Jamilah parked her scooter in Vijaynagar Market, the most crowded street in the city where she was fortunate enough to have her shop. Every morning she drove past the questionable glances and piercing eyes of her neighbors. In this small town everyone, especially someone with a story tailing their back were well known. The hushed tones didn’t bother her as she made a habit of leaving the futile thoughts at the threshold of her shop. Deluxe Avenue – a variety shop that nestled comfortably between a bakery and a fabric store was what she considered home. The glittering blue lights around the signboard never failed to make her heart swell with pride. Deluxe was the result of many tears and fights. When her father died leaving the tiny stationery shop in a state of disarray, Jamilah was the one who jumped in and took control. Over the years, she gave the shop a new facelift by stocking unique products and attracted a different clientele. Hameed would be squirming in his grave if he knew his daughter was in charge. Although he was aware of his daughter’s bustling nature, his conservative attitude felt compelled to ignore it.

“Good morning, madam!” a voice from a group of boys nearby called out to her.

“Good morning, Ravi! Are you ready for school?”

“Yes, madam. I want to stay and help you today, but Amma said that I have to go to school.” the boy frowned.

“Amma is right, Ravi! Once you complete your studies I will give you more duties than just arranging the display. But promise me you will score good marks this term too.”

“Okay, I promise!” Ravi shouted gleefully and ran to rejoin his mates.

Priya is so lucky to have that boy, Jamilah thought to herself, if only her drunkard husband realized it.

“Good morning, Jamilah!” came a voice from the desk at the entryway. The voice belonged to Kumar Uncle, the 55-year-old manager whose help Jamilah enlisted to run the shop.

“Good morning, Uncle! So are we ready for today?”

“Yes, yes. Someone from AM Industries called me last night and said their representative will be here at 10.”

“Okay, that’s good,” Jamilah nodded “I will show you the presentation I’ve created. Did you clear out the meeting room?”

“Yes, I did. You can take a look upstairs.”

Jamilah inhaled sharply and climbed up the stairs. There were three moments in her life so far that she considered noteworthy: reopening the shop, her daughter’s birth, and her wedding. Each day had changed her life drastically. Today would go down in the list as the fourth day. A few months back at an exhibition, she had met someone who had presented her with an opportunity that was too tempting to ignore. AM Industries was a huge company that dabbled in investing and promoting small businesses. Jamilah promised herself she wouldn’t be swayed by just the promise of expansion but she would weigh her options fairly.

Just like the previous events in her life, she was exceptionally prepared for today. All her documents were in order, the presentation was on her computer, the room was clean and she had spent last night researching the company.

Just then there was a knock on her office door.

“Hey..”, Ismail entered carrying a bag of files that Jamilah had forgotten at home in her haste to leave.

“Ismail!
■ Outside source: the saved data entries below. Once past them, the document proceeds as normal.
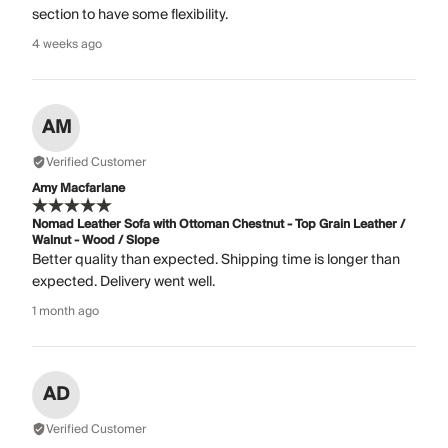
section to have some flexibility.
4 weeks ago
AM
Verified Customer
Amy Macfarlane
Nomad Leather Sofa with Ottoman Chestnut - Top Grain Leather /
Walnut - Wood / Slope
Better quality than expected. Shipping time is longer than
expected. Delivery went well.
1 month ago
AD
Verified Customer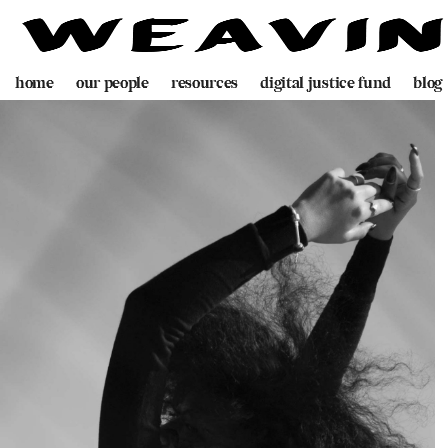
home
our people
resources
digital justice fund
blog
team
decolonising blueprint
partners
videogame
programme
digital policing toolkit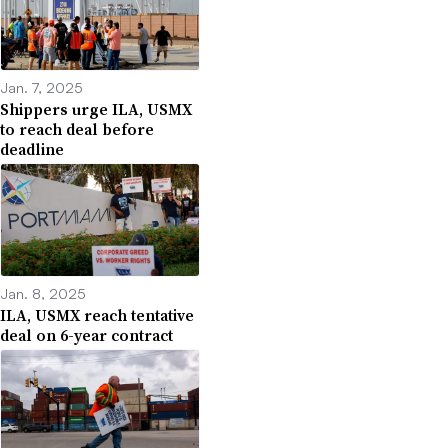
Jan. 7, 2025
Shippers urge ILA, USMX
to reach deal before
deadline
Jan. 8, 2025
ILA, USMX reach tentative
deal on 6-year contract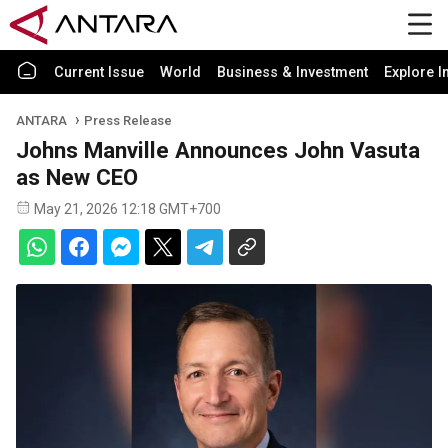
Current Issue
World
Business & Investment
Explore I
ANTARA
Press Release
Johns Manville Announces John Vasuta
as New CEO
May 21, 2026 12:18 GMT+700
What are you doing here!” Jamilah was surprised at her husband’s rare presence at Deluxe. Most times he left her to her own devices so she was curious about this sudden visit.

“I just felt bad about our fight and thought I’d come see if you are free for lunch later?”

Jamilah looked at her husband, and instead of the suave, young man she saw this morning she only saw a desperate man craving for company, craving for a purpose. He searched everywhere to find his purpose and always returned to his wife after many fruitless attempts. Ismail knew that no matter what he did he could always count on Jamilah. She was the stability to his fiery impulsiveness. Although he knew his wife was aware of his dalliances, he was always defensive when she brought it up.

“Don’t you have to go see the builder in the afternoon?”

“I do. But Majid Uncle is there. He said he would let me know what happens.”

Ismail’s long breaks from work never had a deadline. Majid was trustworthy enough and as long as he kept things afloat Ismail did not see an issue in letting his uncle run things.

“It’s been three months since you’ve visited the site. Three months, Ismail. Majid Uncle has been going to every one of those meetings and is returning with requests, which you keep satisfying without question. God knows how much money he-“

“Enough, Jamilah!” Ismail bellowed. “Please stop talking badly about my family.”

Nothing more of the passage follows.